Rackspace and AMD unveil enterprise AI cloud tie-up

Fri, 8th May 2026 (Today)
Sofiah Nichole Salivio
SOFIAH NICHOLE SALIVIO News Editor

Rackspace and AMD have signed a memorandum of understanding for a multiyear partnership on enterprise AI infrastructure, centred on adding AMD GPU capacity to Rackspace's managed AI offering.

The agreement sets out a framework for an Enterprise AI Cloud aimed at regulated organisations and workloads that require tighter controls over security, governance and accountability. The memorandum of understanding is not a binding commercial agreement.

Rackspace is presenting the AMD tie-up as part of a broader shift in its AI strategy. It wants to provide a full stack of services for customers running AI projects, covering infrastructure, inference and operational management, rather than simply offering access to raw computing resources.

The move reflects a broader debate in the enterprise market about how AI systems transition from trial projects into everyday operations. Many businesses still rent graphics processing units by the hour from cloud providers and manage integration, security and oversight themselves, a model that can leave them carrying costs and operational risk internally.

Under the proposed arrangement, Rackspace would integrate AMD Instinct GPUs and EPYC CPUs into its managed environment. It would assemble and run the technology stack for customers that want private or hybrid AI systems, including organisations with sovereignty or compliance requirements.

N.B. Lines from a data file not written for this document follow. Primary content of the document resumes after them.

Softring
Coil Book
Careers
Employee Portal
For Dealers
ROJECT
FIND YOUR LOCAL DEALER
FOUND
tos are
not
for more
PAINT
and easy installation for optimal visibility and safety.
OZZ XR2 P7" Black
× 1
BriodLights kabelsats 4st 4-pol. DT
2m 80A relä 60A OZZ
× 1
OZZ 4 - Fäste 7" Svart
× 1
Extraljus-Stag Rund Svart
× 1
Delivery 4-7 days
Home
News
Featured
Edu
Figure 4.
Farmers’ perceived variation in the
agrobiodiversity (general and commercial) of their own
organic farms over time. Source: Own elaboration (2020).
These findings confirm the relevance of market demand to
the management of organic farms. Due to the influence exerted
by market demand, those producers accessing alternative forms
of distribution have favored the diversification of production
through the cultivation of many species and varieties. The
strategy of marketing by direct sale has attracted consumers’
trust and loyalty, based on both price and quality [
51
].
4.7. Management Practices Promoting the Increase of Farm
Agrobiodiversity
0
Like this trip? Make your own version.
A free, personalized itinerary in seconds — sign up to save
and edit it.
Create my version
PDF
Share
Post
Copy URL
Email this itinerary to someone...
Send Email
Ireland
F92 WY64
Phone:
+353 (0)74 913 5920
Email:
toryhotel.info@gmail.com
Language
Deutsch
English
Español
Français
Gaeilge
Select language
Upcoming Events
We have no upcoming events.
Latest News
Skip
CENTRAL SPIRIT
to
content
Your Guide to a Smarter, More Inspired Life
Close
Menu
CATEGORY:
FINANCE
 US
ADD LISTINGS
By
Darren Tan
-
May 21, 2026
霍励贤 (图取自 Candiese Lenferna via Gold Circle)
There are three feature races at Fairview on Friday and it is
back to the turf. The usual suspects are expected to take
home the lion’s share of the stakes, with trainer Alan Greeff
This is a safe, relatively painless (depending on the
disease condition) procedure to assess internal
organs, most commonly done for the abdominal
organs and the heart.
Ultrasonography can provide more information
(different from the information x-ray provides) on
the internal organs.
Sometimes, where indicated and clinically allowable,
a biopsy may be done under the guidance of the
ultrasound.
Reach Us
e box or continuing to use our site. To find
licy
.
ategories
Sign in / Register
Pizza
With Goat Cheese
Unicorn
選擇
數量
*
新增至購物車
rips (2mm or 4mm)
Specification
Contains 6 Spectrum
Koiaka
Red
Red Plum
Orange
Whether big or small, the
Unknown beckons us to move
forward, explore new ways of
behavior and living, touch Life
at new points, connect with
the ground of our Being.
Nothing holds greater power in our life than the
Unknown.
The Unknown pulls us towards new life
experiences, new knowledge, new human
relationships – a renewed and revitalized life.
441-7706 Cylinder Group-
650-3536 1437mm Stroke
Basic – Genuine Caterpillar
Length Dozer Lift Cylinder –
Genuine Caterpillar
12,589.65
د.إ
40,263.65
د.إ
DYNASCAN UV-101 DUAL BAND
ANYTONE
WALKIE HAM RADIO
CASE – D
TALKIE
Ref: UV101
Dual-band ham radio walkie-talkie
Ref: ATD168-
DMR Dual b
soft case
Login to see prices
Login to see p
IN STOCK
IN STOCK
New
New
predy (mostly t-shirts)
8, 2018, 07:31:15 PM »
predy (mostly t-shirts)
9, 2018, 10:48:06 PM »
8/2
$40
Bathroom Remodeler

The companies outlined four areas they expect to cover under the partnership: a managed Enterprise AI Cloud, an Enterprise Inference Engine designed to retain business context and session history across queries, an inference service built on dedicated AMD GPUs, and bare-metal AMD Instinct systems for customers that want direct access to hardware.

The aim is to offer a single operator responsible for each layer of the stack. In practice, Rackspace would take responsibility for system availability, scaling and performance in the managed services it plans to offer.

The announcement also highlights the growing importance of private cloud models for AI workloads. Companies in regulated sectors such as finance, healthcare and government have been looking for ways to use AI systems while retaining tighter control over where data is stored, how models are run and who is responsible when systems fail or produce inaccurate results.

For AMD, which has been expanding its position in AI computing, the Rackspace relationship provides a route into managed enterprise environments. The chipmaker has been seeking to broaden adoption of its Instinct accelerators and EPYC processors as businesses look for alternatives in the AI hardware market.

Rackspace said it has spent the past two years building a group of AI partners that includes Palantir, Uniphore, Rubrik and VMware. It is positioning that network as a way for customers to combine infrastructure, software and operational support as they move AI systems into production.

Gajen Kandiah, Chief Executive of Rackspace, described the move as a response to customer concerns about accountability in operational AI systems. "As enterprises move AI out of the lab and into production environments, they're asking who they can trust to run it there," he said.

"Governing AI infrastructure in regulated environments with defined accountability is not something you bolt on after the fact. It must be built in from the start. Rackspace and AMD are building exactly that and, in doing so, establishing a new category of enterprise AI infrastructure that the market has been asking for."

AMD also framed the deal around the need for a stronger computing base as AI workloads expand beyond experiments. "Enterprise AI is quickly moving from experimentation to production, and that requires a compute foundation engineered for performance and efficiency at scale," said Dan McNamara, Senior Vice President and General Manager, Compute & Enterprise AI at AMD.

"Our collaboration with Rackspace delivers AMD AI compute into managed, private and governed environments so enterprises can deploy AI with the performance and flexibility their workloads demand."